— TASK OBJECTIVE —
Select the lines below containing the word "point".

───── DATA EXTRACT ─────

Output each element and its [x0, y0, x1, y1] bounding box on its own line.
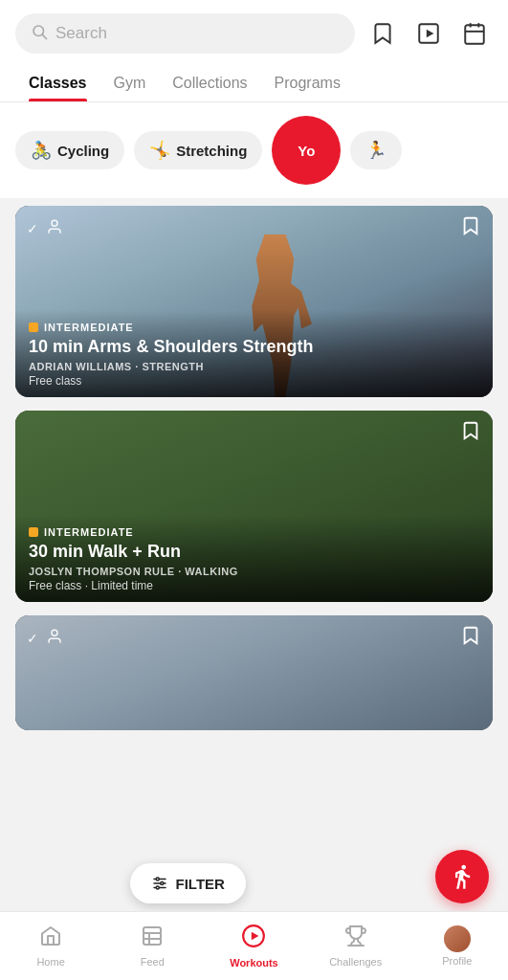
- card-1-info: INTERMEDIATE 10 min Arms & Shoulders Str…: [15, 310, 493, 397]
- nav-challenges-label: Challenges: [329, 956, 382, 968]
- card-1-user-icon: [46, 218, 63, 239]
- chip-stretching-label: Stretching: [176, 143, 247, 159]
- card-1-level-text: INTERMEDIATE: [44, 322, 134, 333]
- svg-point-9: [52, 630, 57, 635]
- card-3-top-left: ✓: [27, 628, 63, 649]
- card-1-title: 10 min Arms & Shoulders Strength: [29, 337, 479, 358]
- card-1-free: Free class: [29, 374, 479, 388]
- tab-gym[interactable]: Gym: [100, 63, 160, 101]
- header: Search: [0, 0, 508, 63]
- card-1-image: ✓ INTERMEDIATE 10 min Arms & Shoulders: [15, 206, 493, 397]
- search-placeholder-text: Search: [55, 24, 107, 43]
- card-1-subtitle: ADRIAN WILLIAMS · STRENGTH: [29, 361, 479, 372]
- chip-yoga-label: Yo: [298, 143, 315, 159]
- card-3-image: ✓: [15, 615, 493, 730]
- card-1-top-left: ✓: [27, 218, 63, 239]
- nav-feed-label: Feed: [141, 956, 165, 968]
- card-2-title: 30 min Walk + Run: [29, 542, 479, 563]
- chip-cycling[interactable]: 🚴 Cycling: [15, 131, 124, 169]
- card-2-level: INTERMEDIATE: [29, 526, 479, 538]
- svg-point-13: [156, 878, 159, 880]
- card-2-image: INTERMEDIATE 30 min Walk + Run JOSLYN TH…: [15, 411, 493, 602]
- chip-more[interactable]: 🏃: [350, 131, 402, 169]
- nav-challenges[interactable]: Challenges: [327, 924, 385, 968]
- svg-point-8: [52, 220, 57, 226]
- svg-point-14: [160, 882, 163, 885]
- filter-label: FILTER: [176, 876, 225, 892]
- filter-button[interactable]: FILTER: [130, 863, 246, 903]
- cycling-icon: 🚴: [31, 140, 52, 161]
- search-icon: [31, 23, 48, 44]
- card-1-level: INTERMEDIATE: [29, 322, 479, 333]
- profile-avatar: [444, 925, 471, 952]
- workout-card-3[interactable]: ✓: [15, 615, 493, 730]
- card-2-free: Free class · Limited time: [29, 579, 479, 592]
- svg-rect-4: [465, 25, 484, 44]
- card-3-check: ✓: [27, 631, 38, 646]
- search-bar[interactable]: Search: [15, 13, 355, 54]
- nav-home[interactable]: Home: [22, 924, 79, 968]
- bottom-nav: Home Feed Workouts Challenges Profile: [0, 911, 508, 980]
- challenges-icon: [344, 924, 367, 953]
- card-2-subtitle: JOSLYN THOMPSON RULE · WALKING: [29, 566, 479, 577]
- svg-point-15: [156, 886, 159, 889]
- nav-profile[interactable]: Profile: [429, 925, 486, 967]
- card-1-check: ✓: [27, 221, 38, 236]
- nav-home-label: Home: [36, 956, 64, 968]
- workouts-icon: [241, 924, 266, 954]
- category-row: 🚴 Cycling 🤸 Stretching Yo 🏃: [0, 102, 508, 198]
- card-1-bookmark[interactable]: [460, 215, 481, 241]
- card-1-level-dot: [29, 323, 38, 332]
- bookmark-button[interactable]: [364, 15, 401, 52]
- card-2-level-dot: [29, 527, 38, 537]
- home-icon: [39, 924, 62, 953]
- card-2-level-text: INTERMEDIATE: [44, 526, 134, 538]
- card-3-bookmark[interactable]: [460, 625, 481, 651]
- tab-collections[interactable]: Collections: [159, 63, 260, 101]
- stretching-icon: 🤸: [149, 140, 170, 161]
- svg-marker-21: [252, 932, 259, 941]
- card-2-top-row: [27, 420, 481, 446]
- card-1-top-row: ✓: [27, 215, 481, 241]
- svg-line-1: [42, 34, 46, 38]
- chip-yoga[interactable]: Yo: [272, 116, 341, 185]
- card-2-info: INTERMEDIATE 30 min Walk + Run JOSLYN TH…: [15, 515, 493, 602]
- tab-classes[interactable]: Classes: [15, 63, 100, 101]
- feed-icon: [141, 924, 164, 953]
- card-2-bookmark[interactable]: [460, 420, 481, 446]
- app-container: Search Classes Gym Collections Programs …: [0, 0, 508, 980]
- play-button[interactable]: [410, 15, 447, 52]
- tabs-row: Classes Gym Collections Programs: [0, 63, 508, 102]
- calendar-button[interactable]: [456, 15, 493, 52]
- cards-container: ✓ INTERMEDIATE 10 min Arms & Shoulders: [0, 198, 508, 980]
- workout-card-2[interactable]: INTERMEDIATE 30 min Walk + Run JOSLYN TH…: [15, 411, 493, 602]
- more-icon: 🏃: [365, 140, 387, 161]
- nav-feed[interactable]: Feed: [123, 924, 181, 968]
- chip-stretching[interactable]: 🤸 Stretching: [134, 131, 262, 169]
- header-icons: [364, 15, 493, 52]
- nav-workouts-label: Workouts: [230, 957, 278, 969]
- svg-marker-3: [427, 30, 434, 38]
- card-3-user-icon: [46, 628, 63, 649]
- chip-cycling-label: Cycling: [57, 143, 109, 159]
- workout-card-1[interactable]: ✓ INTERMEDIATE 10 min Arms & Shoulders: [15, 206, 493, 397]
- card-3-top-row: ✓: [27, 625, 481, 651]
- tab-programs[interactable]: Programs: [261, 63, 354, 101]
- svg-rect-16: [144, 927, 161, 945]
- fab-run-button[interactable]: [435, 850, 489, 903]
- nav-workouts[interactable]: Workouts: [225, 924, 282, 969]
- nav-profile-label: Profile: [442, 955, 472, 967]
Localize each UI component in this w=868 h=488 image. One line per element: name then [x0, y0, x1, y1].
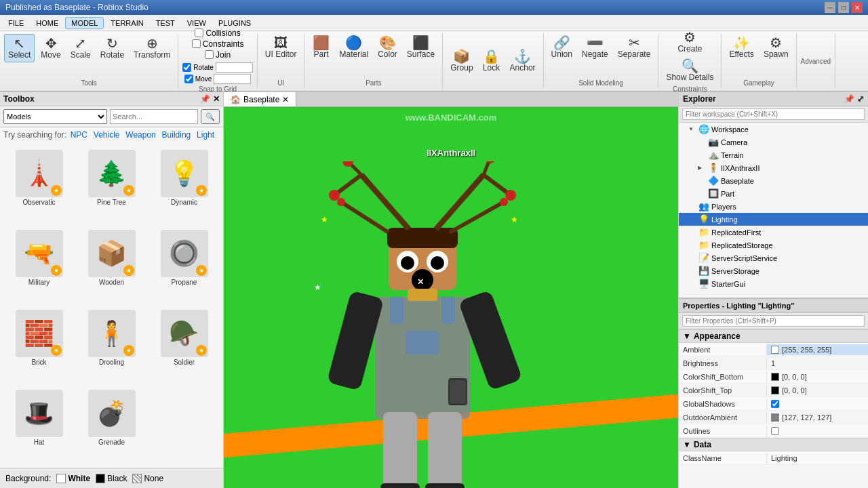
- prop-row: ColorShift_Top[0, 0, 0]: [679, 384, 868, 397]
- surface-button[interactable]: ⬛ Surface: [403, 34, 438, 61]
- explorer-pin-icon[interactable]: 📌: [844, 94, 854, 104]
- toolbox-item-name: Wooden: [99, 279, 124, 286]
- prop-checkbox[interactable]: [771, 427, 779, 435]
- part-button[interactable]: 🟫 Part: [309, 34, 333, 61]
- toolbox-item[interactable]: 🔫 ★ Military: [4, 226, 74, 304]
- hint-vehicle[interactable]: Vehicle: [94, 130, 120, 140]
- badge-icon: ★: [196, 345, 207, 356]
- bg-none-option[interactable]: None: [132, 474, 163, 483]
- explorer-maximize-icon[interactable]: ⤢: [857, 94, 864, 104]
- toolbox-item[interactable]: 🧱 ★ Brick: [4, 306, 74, 384]
- menu-file[interactable]: FILE: [3, 18, 29, 28]
- rotate-angle-input[interactable]: 0.000 °: [216, 62, 253, 73]
- hint-npc[interactable]: NPC: [71, 130, 87, 140]
- group-button[interactable]: 📦 Group: [447, 47, 476, 75]
- move-snap-checkbox[interactable]: [184, 75, 193, 83]
- material-button[interactable]: 🔵 Material: [336, 34, 372, 61]
- maximize-button[interactable]: □: [838, 2, 849, 13]
- collisions-label: Collisions: [205, 28, 240, 38]
- properties-search-input[interactable]: [682, 315, 865, 327]
- search-input[interactable]: [110, 109, 198, 124]
- minimize-button[interactable]: ─: [825, 2, 835, 13]
- baseplate-tab-close[interactable]: ✕: [282, 95, 289, 104]
- toolbox-item[interactable]: 🎩 Hat: [4, 386, 74, 464]
- window-controls[interactable]: ─ □ ✕: [825, 2, 863, 13]
- toolbox-item[interactable]: 📦 ★ Wooden: [77, 226, 146, 304]
- close-button[interactable]: ✕: [852, 2, 863, 13]
- lock-button[interactable]: 🔒 Lock: [479, 47, 504, 75]
- hint-building[interactable]: Building: [162, 130, 191, 140]
- toolbox-item[interactable]: 🗼 ★ Observatic: [4, 146, 74, 224]
- toolbox-item[interactable]: 🧍 ★ Drooling: [77, 306, 146, 384]
- search-button[interactable]: 🔍: [201, 109, 220, 124]
- select-button[interactable]: ↖ Select: [4, 34, 35, 62]
- badge-icon: ★: [51, 265, 62, 276]
- tree-item[interactable]: ▼ 🌐 Workspace: [679, 123, 868, 136]
- tree-item[interactable]: 📷 Camera: [679, 136, 868, 148]
- prop-value[interactable]: [767, 426, 868, 436]
- category-select[interactable]: Models: [3, 109, 107, 124]
- toolbox-item[interactable]: 🔘 ★ Propane: [149, 226, 219, 304]
- prop-checkbox[interactable]: [771, 400, 779, 408]
- baseplate-tab[interactable]: 🏠 Baseplate ✕: [224, 92, 296, 106]
- toolbox-item[interactable]: 💣 Grenade: [77, 386, 146, 464]
- menu-model[interactable]: MODEL: [65, 17, 104, 29]
- create-button[interactable]: ⚙ Create: [674, 28, 705, 56]
- spawn-button[interactable]: ⚙ Spawn: [760, 34, 792, 61]
- prop-value[interactable]: 1: [767, 358, 868, 369]
- move-button[interactable]: ✥ Move: [37, 35, 64, 62]
- prop-section-header[interactable]: ▼Data: [679, 438, 868, 451]
- anchor-button[interactable]: ⚓ Anchor: [507, 47, 539, 75]
- tree-item[interactable]: 📁 ReplicatedFirst: [679, 226, 868, 239]
- toolbox-item[interactable]: 🪖 ★ Soldier: [149, 306, 219, 384]
- menu-terrain[interactable]: TERRAIN: [105, 18, 149, 28]
- menu-plugins[interactable]: PLUGINS: [213, 18, 256, 28]
- toolbox-item[interactable]: 💡 ★ Dynamic: [149, 146, 219, 224]
- rotate-button[interactable]: ↻ Rotate: [97, 35, 127, 62]
- tree-item[interactable]: 📁 ReplicatedStorage: [679, 239, 868, 251]
- hint-weapon[interactable]: Weapon: [125, 130, 155, 140]
- transform-button[interactable]: ⊕ Transform: [130, 35, 174, 62]
- prop-value[interactable]: [0, 0, 0]: [767, 371, 868, 382]
- collisions-checkbox[interactable]: [195, 28, 203, 37]
- move-studs-input[interactable]: 0.00 studs: [214, 74, 251, 84]
- explorer-search-input[interactable]: [682, 108, 865, 120]
- union-button[interactable]: 🔗 Union: [548, 34, 576, 61]
- tree-item[interactable]: 🔷 Baseplate: [679, 174, 868, 187]
- negate-button[interactable]: ➖ Negate: [578, 34, 612, 61]
- menu-view[interactable]: VIEW: [182, 18, 212, 28]
- toolbox-pin-icon[interactable]: 📌: [200, 94, 210, 104]
- toolbox-item[interactable]: 🌲 ★ Pine Tree: [77, 146, 146, 224]
- menu-home[interactable]: HOME: [31, 18, 64, 28]
- prop-value[interactable]: Lighting: [767, 453, 868, 464]
- ui-editor-button[interactable]: 🖼 UI Editor: [262, 34, 300, 61]
- prop-value[interactable]: [127, 127, 127]: [767, 412, 868, 423]
- show-details-button[interactable]: 🔍 Show Details: [663, 57, 717, 84]
- prop-section-header[interactable]: ▼Appearance: [679, 329, 868, 343]
- tree-item[interactable]: 👥 Players: [679, 200, 868, 213]
- effects-button[interactable]: ✨ Effects: [726, 34, 757, 61]
- join-checkbox[interactable]: [205, 50, 214, 59]
- tree-item[interactable]: 💡 Lighting: [679, 213, 868, 226]
- menu-test[interactable]: TEST: [151, 18, 180, 28]
- toolbox-close-icon[interactable]: ✕: [213, 94, 220, 104]
- tree-item[interactable]: 📝 ServerScriptService: [679, 251, 868, 264]
- tree-item[interactable]: ▶ 🧍 IIXAnthraxII: [679, 161, 868, 174]
- tree-item[interactable]: 🖥️ StarterGui: [679, 277, 868, 290]
- tree-item[interactable]: 💾 ServerStorage: [679, 264, 868, 277]
- separate-button[interactable]: ✂ Separate: [614, 34, 654, 61]
- prop-value[interactable]: [255, 255, 255]: [767, 344, 868, 355]
- hint-light[interactable]: Light: [197, 130, 214, 140]
- constraints-checkbox[interactable]: [192, 39, 201, 48]
- bg-black-option[interactable]: Black: [96, 474, 127, 483]
- prop-value[interactable]: [0, 0, 0]: [767, 385, 868, 396]
- prop-value[interactable]: [767, 399, 868, 409]
- rotate-snap-checkbox[interactable]: [182, 63, 191, 72]
- bg-white-option[interactable]: White: [56, 474, 90, 483]
- tree-item[interactable]: ⛰️ Terrain: [679, 148, 868, 161]
- scale-button[interactable]: ⤢ Scale: [67, 35, 94, 62]
- tree-item[interactable]: 🔲 Part: [679, 187, 868, 200]
- viewport-content[interactable]: www.BANDICAM.com IIXAnthraxII ✕: [224, 107, 678, 488]
- show-details-icon: 🔍: [682, 59, 698, 73]
- color-button[interactable]: 🎨 Color: [374, 34, 401, 61]
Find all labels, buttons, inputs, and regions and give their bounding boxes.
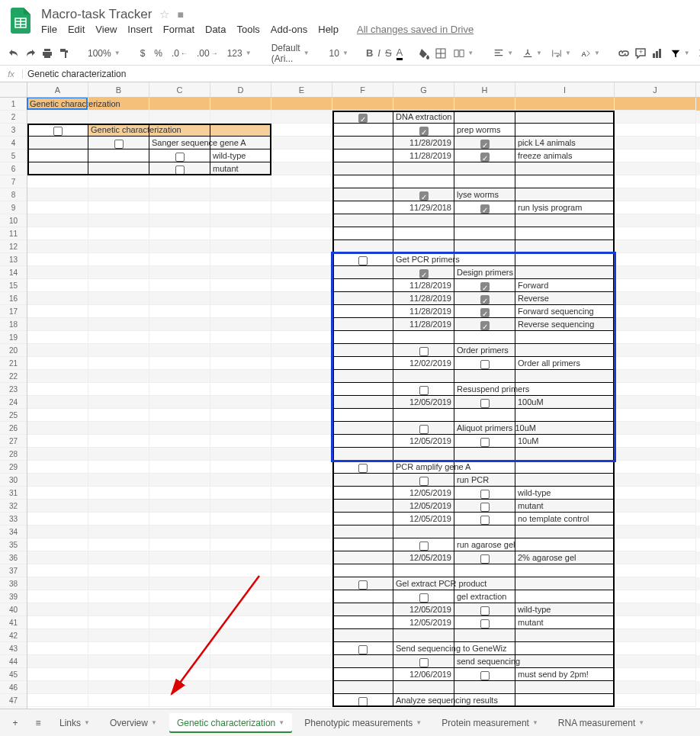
cell[interactable] — [615, 111, 696, 124]
cell[interactable] — [210, 305, 271, 318]
cell[interactable] — [393, 344, 454, 357]
cell[interactable] — [454, 305, 515, 318]
row-header[interactable]: 24 — [0, 396, 27, 409]
cell[interactable] — [88, 292, 149, 305]
row-header[interactable]: 30 — [0, 474, 27, 487]
cell[interactable] — [332, 124, 393, 137]
cell[interactable] — [615, 681, 696, 694]
cell[interactable] — [454, 318, 515, 331]
cell[interactable] — [27, 422, 88, 435]
cell[interactable] — [332, 201, 393, 214]
cell[interactable]: mutant — [515, 500, 615, 513]
checkbox[interactable] — [53, 127, 63, 136]
cell[interactable] — [615, 227, 696, 240]
cell[interactable] — [615, 642, 696, 655]
row-header[interactable]: 18 — [0, 318, 27, 331]
checkbox[interactable] — [419, 477, 429, 486]
checkbox[interactable] — [419, 127, 429, 136]
cell[interactable] — [210, 292, 271, 305]
cell[interactable]: 12/05/2019 — [393, 487, 454, 500]
checkbox[interactable] — [480, 321, 490, 330]
cell[interactable] — [27, 603, 88, 616]
cell[interactable] — [149, 422, 210, 435]
checkbox[interactable] — [358, 256, 368, 265]
cell[interactable] — [615, 149, 696, 162]
decrease-decimal-button[interactable]: .0← — [169, 48, 190, 59]
cell[interactable]: run lysis program — [515, 201, 615, 214]
cell[interactable] — [27, 111, 88, 124]
checkbox[interactable] — [480, 554, 490, 564]
cell[interactable] — [515, 538, 615, 551]
cell[interactable] — [88, 318, 149, 331]
sheet-tab[interactable]: Overview▼ — [102, 713, 165, 733]
row-header[interactable]: 27 — [0, 435, 27, 448]
cell[interactable] — [615, 577, 696, 590]
cell[interactable] — [88, 201, 149, 214]
cell[interactable] — [515, 227, 615, 240]
cell[interactable] — [210, 422, 271, 435]
cell[interactable] — [332, 577, 393, 590]
cell[interactable] — [88, 383, 149, 396]
cell[interactable] — [332, 551, 393, 564]
cell[interactable] — [393, 383, 454, 396]
cell[interactable] — [332, 487, 393, 500]
cell[interactable] — [393, 175, 454, 188]
cell[interactable] — [515, 629, 615, 642]
cell[interactable] — [271, 396, 332, 409]
cell[interactable] — [27, 681, 88, 694]
cell[interactable] — [88, 111, 149, 124]
cell[interactable] — [454, 500, 515, 513]
menu-addons[interactable]: Add-ons — [271, 24, 307, 35]
cell[interactable] — [210, 487, 271, 500]
cell[interactable]: 11/28/2019 — [393, 137, 454, 149]
cell[interactable] — [515, 266, 615, 279]
cell[interactable]: wild-type — [210, 149, 271, 162]
cell[interactable] — [27, 318, 88, 331]
cell[interactable] — [454, 629, 515, 642]
cell[interactable] — [332, 642, 393, 655]
cell[interactable] — [332, 137, 393, 149]
row-header[interactable]: 26 — [0, 422, 27, 435]
menu-file[interactable]: File — [41, 24, 57, 35]
cell[interactable] — [210, 448, 271, 461]
row-header[interactable]: 17 — [0, 305, 27, 318]
cell[interactable] — [27, 266, 88, 279]
cell[interactable] — [454, 98, 515, 111]
cell[interactable] — [393, 98, 454, 111]
cell[interactable] — [271, 124, 332, 137]
menu-insert[interactable]: Insert — [127, 24, 153, 35]
menu-help[interactable]: Help — [318, 24, 339, 35]
row-header[interactable]: 15 — [0, 279, 27, 292]
insert-chart-icon[interactable] — [651, 46, 663, 61]
checkbox[interactable] — [358, 697, 368, 706]
cell[interactable] — [210, 616, 271, 629]
cell[interactable] — [515, 162, 615, 175]
cells-area[interactable]: 11/28/2019pick L4 animalswild-type11/28/… — [27, 98, 700, 719]
row-header[interactable]: 7 — [0, 175, 27, 188]
cell[interactable] — [210, 435, 271, 448]
cell[interactable] — [271, 681, 332, 694]
checkbox[interactable] — [419, 425, 429, 434]
cell[interactable] — [210, 577, 271, 590]
row-header[interactable]: 36 — [0, 551, 27, 564]
checkbox[interactable] — [419, 191, 429, 201]
cell[interactable] — [88, 162, 149, 175]
cell[interactable] — [149, 201, 210, 214]
cell[interactable] — [271, 149, 332, 162]
cell[interactable] — [332, 668, 393, 681]
cell[interactable] — [271, 474, 332, 487]
cell[interactable] — [615, 279, 696, 292]
h-align-icon[interactable]: ▼ — [491, 48, 515, 59]
column-header-C[interactable]: C — [149, 82, 210, 97]
cell[interactable] — [332, 396, 393, 409]
cell[interactable] — [393, 214, 454, 227]
cell[interactable] — [332, 370, 393, 383]
row-header[interactable]: 40 — [0, 603, 27, 616]
menu-format[interactable]: Format — [163, 24, 194, 35]
cell[interactable] — [615, 474, 696, 487]
cell[interactable] — [271, 266, 332, 279]
checkbox[interactable] — [480, 399, 490, 408]
cell[interactable]: mutant — [210, 162, 271, 175]
cell[interactable] — [88, 513, 149, 525]
cell[interactable] — [515, 525, 615, 538]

─────

— EXERCISE RESPONSE —
- svg-point-9: [52, 630, 57, 635]
- svg-point-13: [156, 878, 159, 880]
- svg-point-8: [52, 220, 57, 226]
- svg-point-14: [160, 882, 163, 885]
- svg-point-15: [156, 886, 159, 889]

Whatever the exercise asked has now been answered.